2 déc. 2014

Le travail en emploi s'intensifie en France

Le travail en emploi s'intensifie en France avec les effets délétères que l'on sait sur la santé, le budget de la sécurité sociale et la société. On produit plus vite, plus dans le stress - on produit donc plus mal et on se rend donc davantage malade en produisant.

Extrait d'un article de Xavier Molénat dans Sciences humaines (ici, en français)

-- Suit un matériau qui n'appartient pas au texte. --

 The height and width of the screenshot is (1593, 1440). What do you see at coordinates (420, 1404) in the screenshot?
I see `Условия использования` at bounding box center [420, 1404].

Plus contraint, davantage évalué, moins solitaire, 
tel se présente aujourd’hui le travail selon une récente enquête du ministère de l’Emploi.
Devoir fréquemment s’interrompre pour réaliser une tâche plus urgente, respecter des délais serrés ou répondre immédiatement à la sollicitation d’un collègue ou d’un client… C’est à ce type de contraintes que se mesure ce que l’on appelle l’intensité du travail. Tous les sept ans depuis 1984, la Dares, le service de recherches et d’études du ministère du Travail, mène une enquête pour savoir comment évolue cette intensité. Et si l’enquête 2005 avait, contre toute attente, mis en évidence une « pause » dans l’intensification du travail qu’avaient diagnostiquée les volets précédents, l’édition 2013, dont la Dares vient de publier les résultats, montre que cela n’était en fait qu’une parenthèse : depuis trente ans, le travail n’a jamais été aussi contraint.

Rythmes et sollicitations

L’enquête, fondée sur les déclarations de 34 000 salariés en France, montre ainsi que la part de ceux qui subissent au moins trois contraintes de rythme (cadence d’une machine, dépendance vis-à-vis des collègues, surveillance permanente de la hiérarchie) atteint désormais 35 %, contre seulement 6 % en 1984. Les auteurs notent que les frontières sont aujourd’hui beaucoup plus floues entre les contraintes de type industriel (avoir son rythme fixé par une machine, devoir respecter des délais d’une journée au plus) et celles de type marchand (devoir répondre à des sollicitations – clients, public – exigeant une réponse immédiate). Alors qu’elles caractérisaient chacune un monde professionnel spécifique, elles tendent désormais à se croiser, puisqu’un tiers des salariés dit subir des contraintes des deux types. Si ce cumul s’étend à toutes les catégories socioprofessionnelles, les ouvriers y restent malgré tout plus exposés que les autres groupes. La proportion de salariés dont le rythme de travail est imposé par un contrôle ou un suivi informatisé est également en forte hausse (35 % contre 25 % en 2005), en particulier chez les cadres (+ 12 %) et les professions intermédiaires (13 %). Autres indices de l’intensification du travail :
l’augmentation des personnes interrogées déclarant « ne pas pouvoir quitter leur travail des yeux » ou « devoir fréquemment abandonner une tâche pour une autre plus urgente ». De même, le contact avec le public s’étend et concerne désormais sept salariés sur dix, augmentant par là même la probabilité d’être « en contact avec des personnes en situation de détresse » (44,3 % des salariés contre 38 % en 2005) ou de « devoir calmer les gens » (53,3 %) – ce qui, on l’imagine, n’aide guère à se détendre au bureau.

(...)

L’enquête de la Dares montre par ailleurs que toutes ces évolutions sont davantage prononcées dans la fonction publique que dans le secteur privé. Ainsi, entre 2005 et 2013, la part de salariés subissant au moins trois contraintes de rythme y a augmenté de 8 points (de 21 à 29 %), contre trois seulement pour le secteur privé (de 34 à 37 %). Le niveau atteint même 41 %… dans la fonction publique hospitalière ! Plus généralement, le niveau d’intensité du travail reste fortement corrélé à la précarité de l’emploi. Toutes choses égales par ailleurs, « les intérimaires et les salariés qui craignent pour leur emploi cumulent davantage de contraintes de rythme de travail que les salariés “stables” ». Or, la crise aidant, la proportion de personnes « en situation de précarité ou d’instabilité » (qui inclut également les CDD et les temps partiels subis) atteint le tiers des salariés (un quart en 2005). L’intensification du travail a donc a priori toutes les raisons de se poursuivre dans les années à venir.

Élisabeth Algava, Emma Davie, Julien Loquet et Lydie Vinck, « Conditions de travail : reprise de l’intensification du travail chez les salariés », Dares Analyses, n° 049, juillet 2014.